- Location: Shewa Robit, Amhara Region, Ethiopia
- Date: 21 March 2021
- Target: Oromos
- Attack type: Murder
- Deaths: 12
- Injured: 0
- Perpetrators: Fano militia (claimed)

= Shewa Robit ambulance massacre =

2021 ethnic cleansing in Amhara Region, Ethiopia

On 21 March 2021, 12 Oromos were killed while in an ambulance riding through the town of Shewa Robit. Fano militia has been suspected as a perpetrator of an attack.

== Background ==
In the days leading up to the attack clashes between Amhara and Oromo militias in and around the towns of Ataye and Kamisee had left hundreds dead and thousands displaced.

==Attack==
After fighting in the region around Ataye, a dozen of civilians that had been injured in the clashes were on their way to be taken to the much larger hospital, Yifat Hospital in Shewa Robit.
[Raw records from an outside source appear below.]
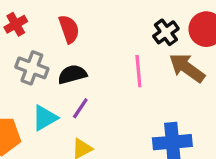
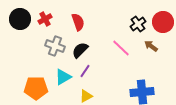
brown arrow: (187, 68) -> (151, 46), size x0.6
pink line: (138, 71) -> (121, 48), turned -42
black semicircle: (72, 74) -> (80, 50), turned -30

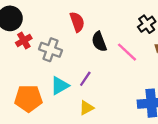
red cross: (45, 19) -> (24, 40), moved
black semicircle: (80, 50) -> (99, 42), moved, turned -66

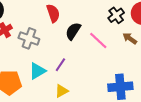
black semicircle: (99, 42) -> (73, 31), turned 54

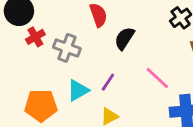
pink line: (98, 41) -> (157, 78), moved

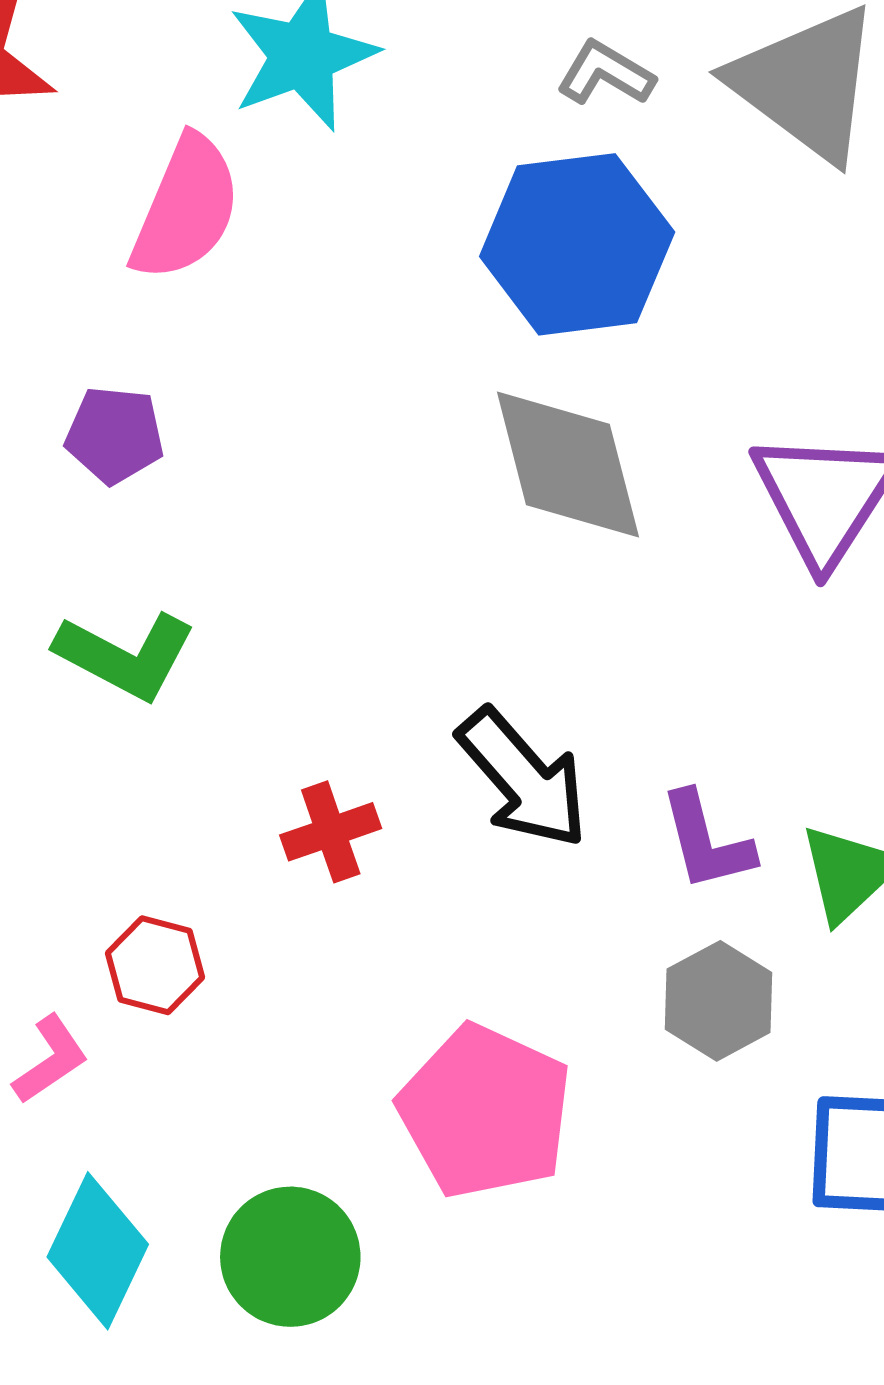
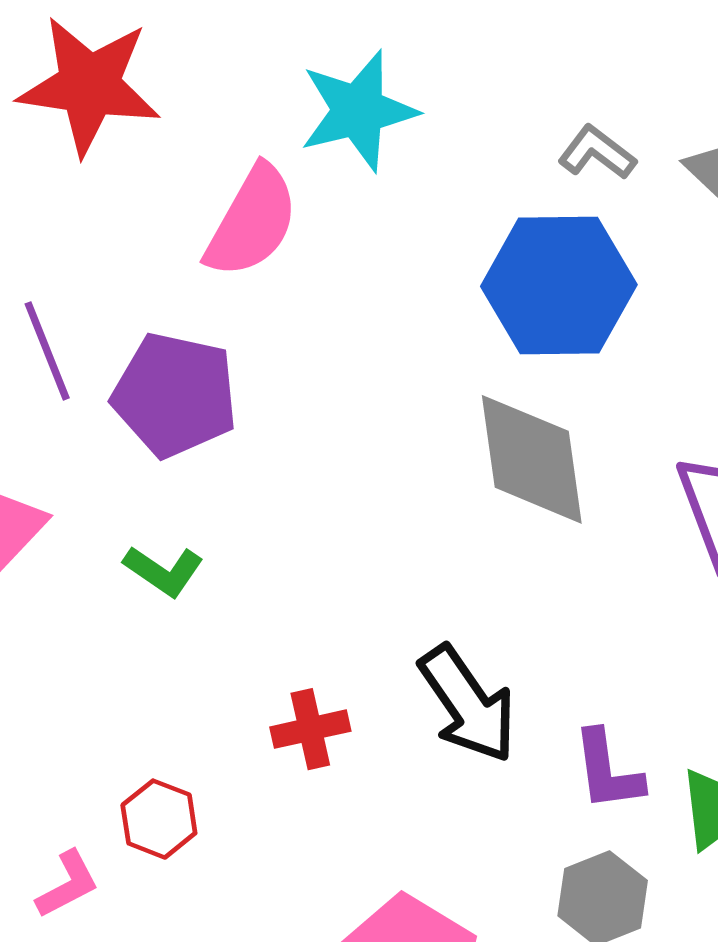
purple pentagon: (115, 435) -> (175, 395), size x1.6
green L-shape: (125, 656) -> (164, 571), size x0.7

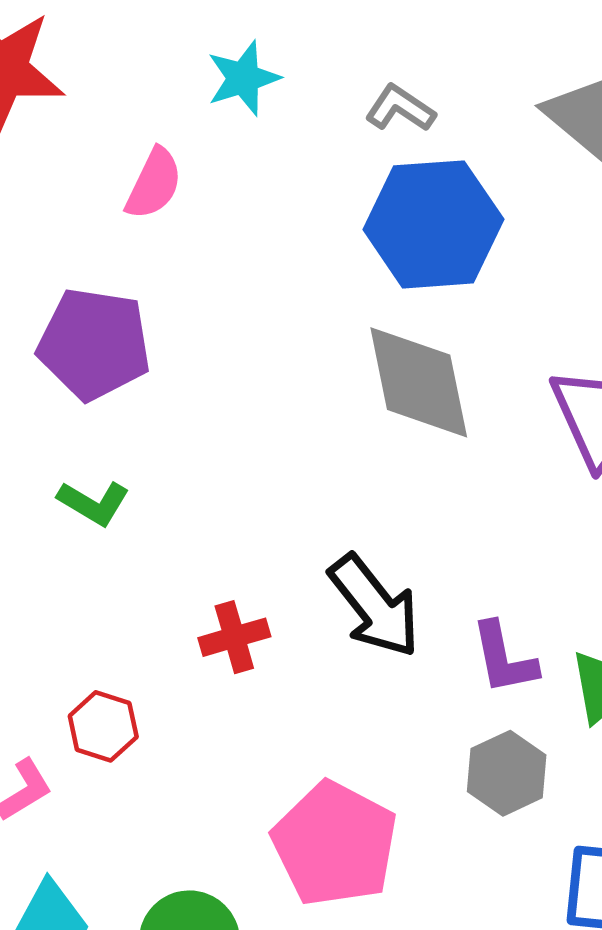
cyan star: (358, 111) -> (243, 78), size x0.7
gray L-shape: (597, 152) -> (400, 108), moved
pink semicircle: (252, 221) -> (154, 184), size x0.7

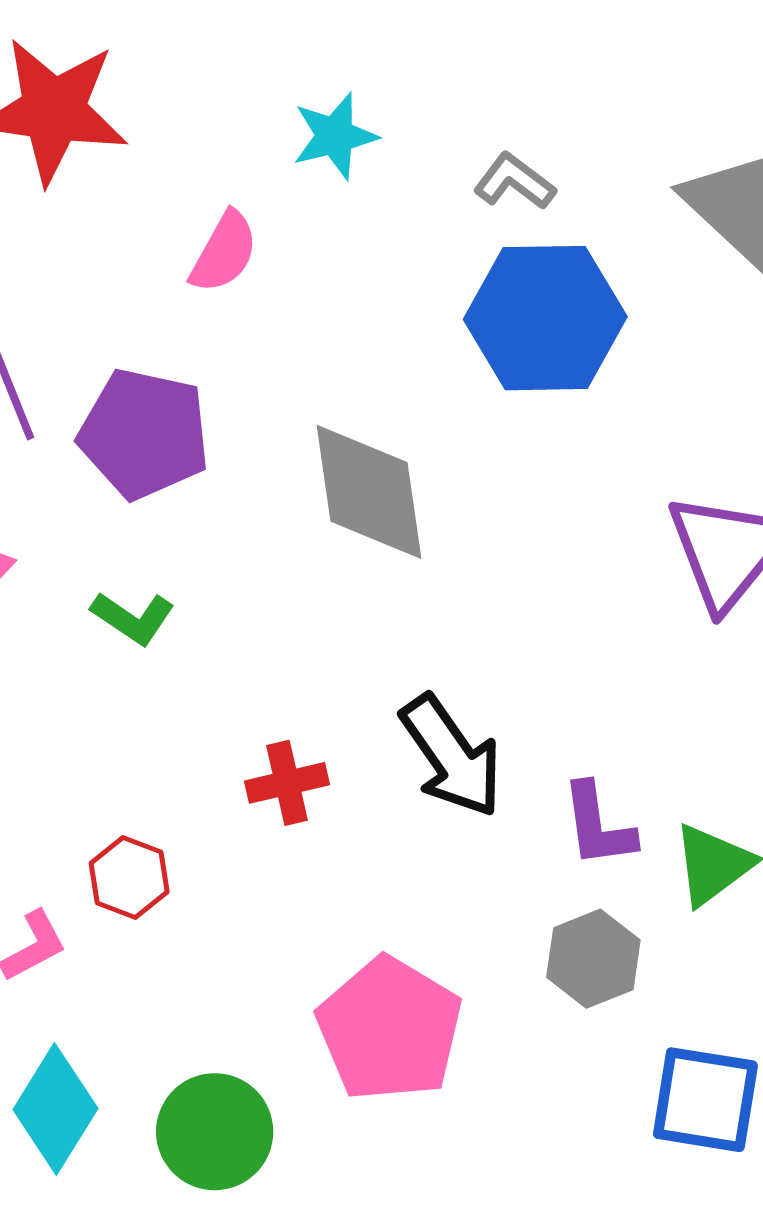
gray diamond: (419, 382) -> (369, 492), moved

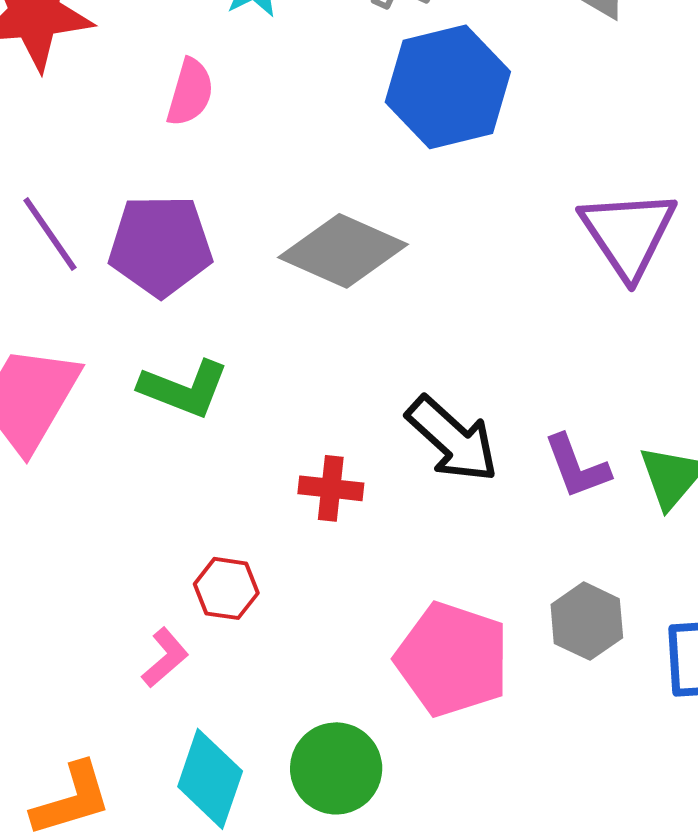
gray diamond: (369, 492) -> (343, 251), turned -45
green L-shape: (133, 618) -> (184, 389), size x1.4
red cross: (287, 783) -> (331, 488), turned 32
gray hexagon: (593, 959) -> (587, 621), moved

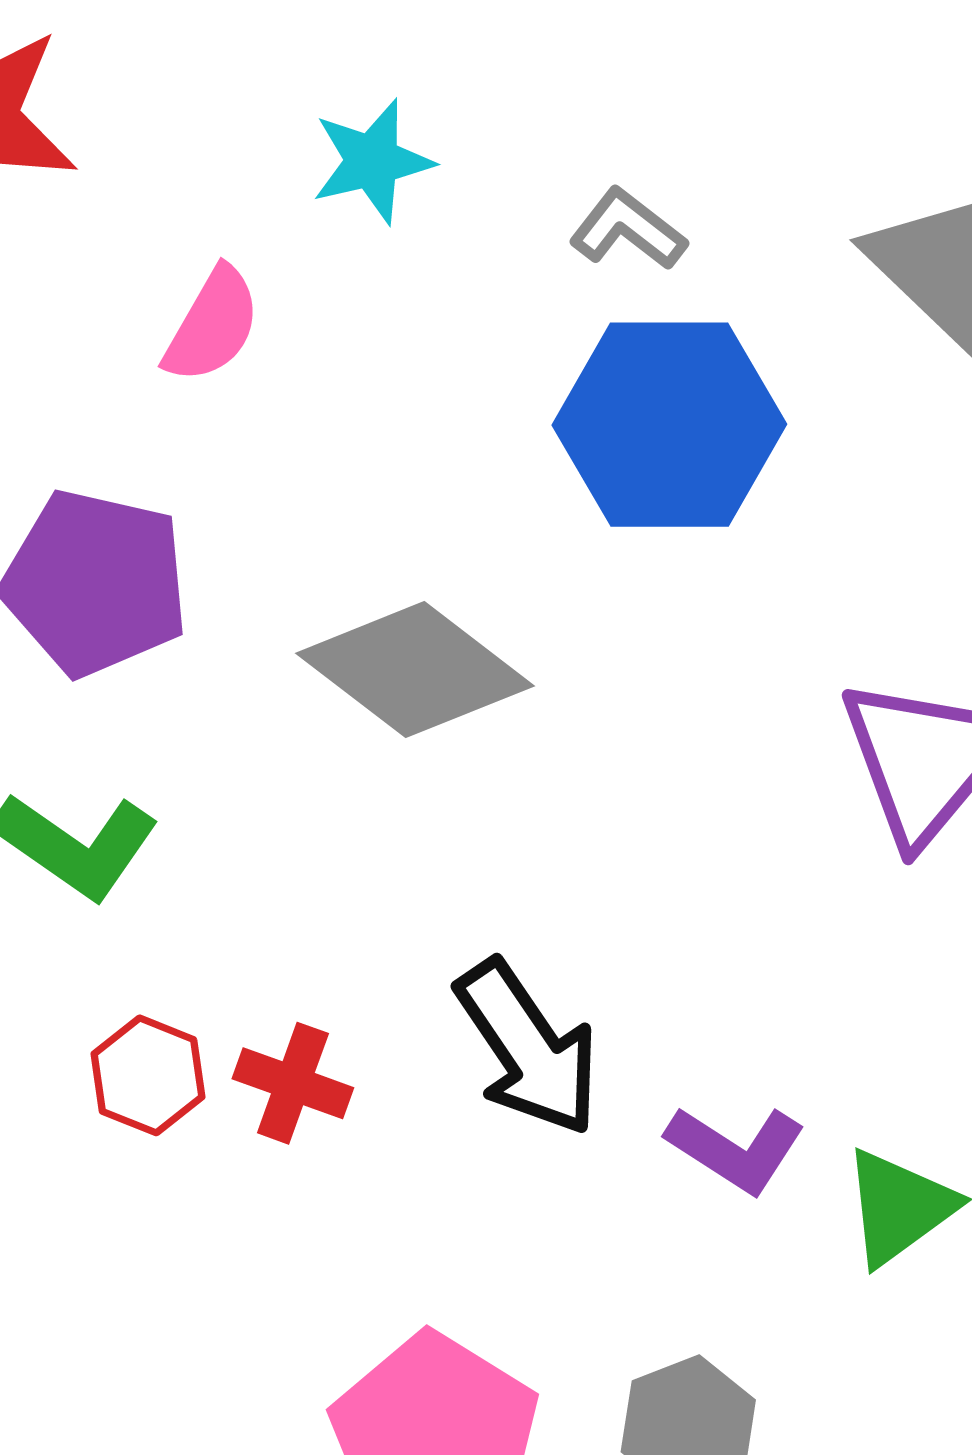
purple L-shape: (577, 467) -> (736, 1149), turned -50
red hexagon: (226, 588) -> (148, 1075), moved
The ambulance was stopped and 12 civilians were pulled from the ambulance and then beaten and stabbed to death. HRLHA's source identified suspects linked with Fano militia.

==Victims==
List of victims that have been identified.

- Umarsha Umar Yusuf	(45)
- Ahmed Aliyi Hassan (60)
- Hassan Ahmed Jilo (62)
- Sheh Umer Haji Hassan (40)
- Hassan Mohamed Haji (25)
- Mohamed Aliyi Umar (40)
- Abdushe Umar Baza (55)
- Adam Abdushe Umar (25)
- Mohamed Aliyi Hassen (30)
- Ismael Mohammed (35)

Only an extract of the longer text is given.